Der Text beginnt wie Eichendorff: Da geht einer weg, der sieht ein Lied in allen Dingen, der wandert los, geht fort im Gegensatz zum väterlichen Prinzip. Zetert der Vater und ringt die Hände dort, so gibt es in (Krieg und Welt) ein väterliches Schweigen und einen Zorn, der unerklärlich und unerklärt bleibt. Aber der Waterhouse’sche Text antwortet an verschiedener und doch immer entschiedener Stelle (nämlich hinterrücks, unauffällig und leise), irgendwo im Unterwegs der Sprache, im Unterwegs des gedanklichen Weltumfangs und der bedrohlichen, nachforschenden Geheimgänge durch die Gedanken- und Sprachformen des Kriegs: Nein, ein Tagebuch habe er nicht geführt, habe der Vater geantwortet, Tagebuchschreiben täten nur die Schriftsteller; und damit ist die Sache erledigt, schroff der Ton des Vaters, der das Prinzip Aufschreibung und Reflexion ablehnt, der oft für Monate, ja wie für immer verschwindet und zurückkehrend nichts erzählt, ein Vater, der schweigt, aber Bericht geben muss bei den von ihm gefürchteten „Interviews“, zurück in London an seiner (Geheim-) Dienststelle. Wo er, der schon als Kind nicht wusste, was sagen, plötzlich sprechen muss. Spricht. Gerügt wird. Aber nichts aufschreibt.

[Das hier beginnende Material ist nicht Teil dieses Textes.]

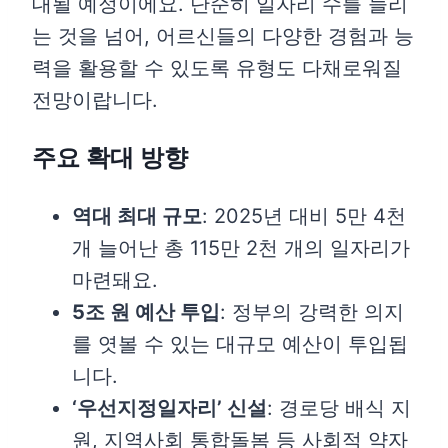
대될 예정이에요. 단순히 일자리 수를 늘리
는 것을 넘어, 어르신들의 다양한 경험과 능
력을 활용할 수 있도록 유형도 다채로워질
전망이랍니다.
주요 확대 방향
역대 최대 규모
: 2025년 대비 5만 4천
개 늘어난 총 115만 2천 개의 일자리가
마련돼요.
5조 원 예산 투입
: 정부의 강력한 의지
를 엿볼 수 있는 대규모 예산이 투입됩
니다.
‘우선지정일자리’ 신설
: 경로당 배식 지
원, 지역사회 통합돌봄 등 사회적 약자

Der Sohn schreibt auf. Er übersetzt, versucht auch die Stummheit des Vaters in eine Form von Verstehen zu setzen, ist eindringlich, respektiert aber die Erzähl-Verweigerung des Vaters. Der Sohn stellt die Opposition nicht her. Er verweigert oder widerspricht nicht. Er ist in keiner Rebellion. Er ist bloß in einem ratlosen und rastlosen Verstehensversuch. Und welcher Roman, welcher Text, welcher Essay, welches literarische, sprachliche, philosophische Werk besteht zu zwei Dritteln aus Fragesätzen? Rhetorischen Fragen, gut, aber alles hier ist Fragezeichen und proklamiertes Bekenntnis zur Unsicherheit, Destabilisierung, Frage- und Infragestellung aller fest gefügten Anschauungen und Formen – und entwickelt dabei seine genuine, unvergleichliche und neue.

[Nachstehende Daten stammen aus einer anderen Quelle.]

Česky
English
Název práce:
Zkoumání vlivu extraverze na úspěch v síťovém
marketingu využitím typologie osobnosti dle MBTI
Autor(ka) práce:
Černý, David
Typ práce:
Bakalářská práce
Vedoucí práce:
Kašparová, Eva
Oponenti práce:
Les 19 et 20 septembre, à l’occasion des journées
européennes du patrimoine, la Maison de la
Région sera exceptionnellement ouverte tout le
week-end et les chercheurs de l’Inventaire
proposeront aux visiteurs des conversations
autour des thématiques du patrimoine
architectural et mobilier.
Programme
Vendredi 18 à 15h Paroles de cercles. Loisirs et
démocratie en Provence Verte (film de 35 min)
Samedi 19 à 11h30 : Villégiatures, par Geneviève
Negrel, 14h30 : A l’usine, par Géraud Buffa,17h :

Das ist wohl das wesentlichste formale Element, das auf den ersten Blick auffällt: die Frageform des gesamten Textes. Sein Movens ist die Frage nach der Anwesenheit und Abwesenheit, die auch eine Frage nach den Grenzziehungen ist, den inneren, den emotionellen, den medialen und den gewalttätigen Grenzziehungen der Macht und ihrer Geschichte, die zugleich ihre Gegengeschichte von Unterwanderungen und Überschreitungen hat (auch das Wort „Unterschreitungen“ wird durchgespielt), vor allem aber eine Form der Durchlässigkeit ist; dies ein für Waterhouse wesentlicher Begriff: Keine Sprache ist undurchlässig, keine Sprache ist Grenze, die nicht überschreitbar wäre, so wenig wie dies eine politische Grenzziehung wie der Eiserne Vorhang war, diese Bühne des gesamteuropäischen, des zweiweltlichen – nicht zwischenweltlichen – Geschehens. Diese Haltungen der Konfrontation werden im Textfluss beständig hinterfragt, perforiert, durchlässig gemacht.

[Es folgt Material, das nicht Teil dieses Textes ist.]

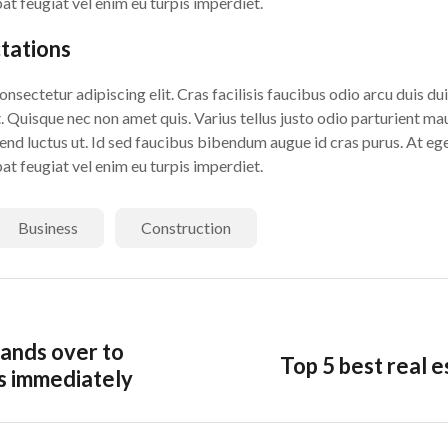
at feugiat vel enim eu turpis imperdiet.
ctations
sectetur adipiscing elit. Cras facilisis faucibus odio arcu duis dui,
 Quisque nec non amet quis. Varius tellus justo odio parturient mau
eifend luctus ut. Id sed faucibus bibendum augue id cras purus. At e
at feugiat vel enim eu turpis imperdiet.
Business
Construction
ands over to
Top 5 best real e
s immediately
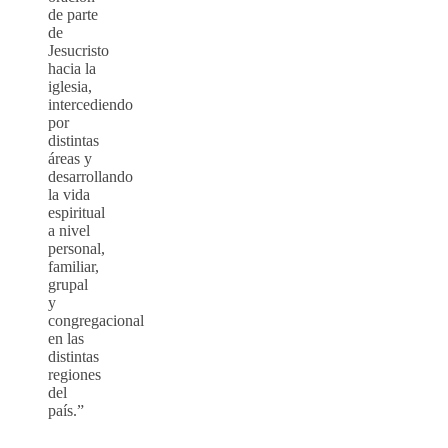
de parte
de
Jesucristo
hacia la
iglesia,
intercediendo
por
distintas
áreas y
desarrollando
la vida
espiritual
a nivel
personal,
familiar,
grupal
y
congregacional
en las
distintas
regiones
del
país.”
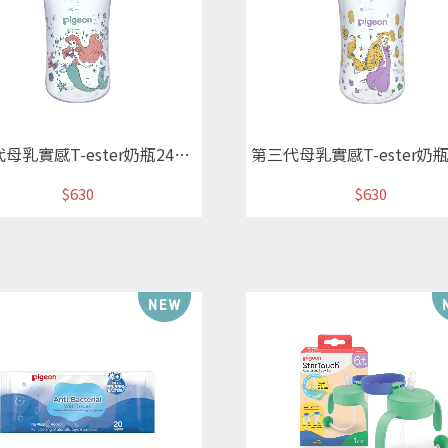
第三代母乳實感T-ester奶瓶240ml/小美人魚(空瓶)
$630
$630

Indem er schweigt, verweigert sich der Vater diesen Machtdiskursen, ist er auf der Seite des Friedenssuchenden, ist Pazifist. Als Kind mit diesem Schweigen konfrontiert, versteht der Erzähler sie als Intention, die nicht Ausdruck ist, die sich nicht erklärt. Die Stille verbindet, weil sie als Nichtsprechen erklärbar wird: Hier beginnt das Deuten, das Interpretieren, das der Erzähler-Sohn vom Geheimdienstvater übernimmt und beschreibt: Wie es abläuft, in welcher Funktion, von welcher Voraussetzung, von welcher Lesbarkeit es durchsetzt ist, ja pulsiert. Wie das Schweigen lebt: das ist eine andere Form der Todesmetapher, der hier mit Lebensmetaphern widersprochen wird.

Die Endgültigkeit des Todes ist die eigentliche Grenze, die der Text durchbricht, unterwandert, mit jeder Strophe, mit jeder Zeile seines Erzählens, dessen akribische Recherchen langsam dieses Gebäude der Erinnerungen durchdringen, oder die Landschaften: Marchfeld, Drautal, Trient, Malaysia, oder Suffolk, woher der Vater stammt, wo er aber nicht zugehörig sein will, nirgendwo wollte er zugehörig sein, daheim war er, der Vielsprachige, nicht in den Sprachen, sondern in der Stummheit, die in den Sprachen ist als ein Hinhören.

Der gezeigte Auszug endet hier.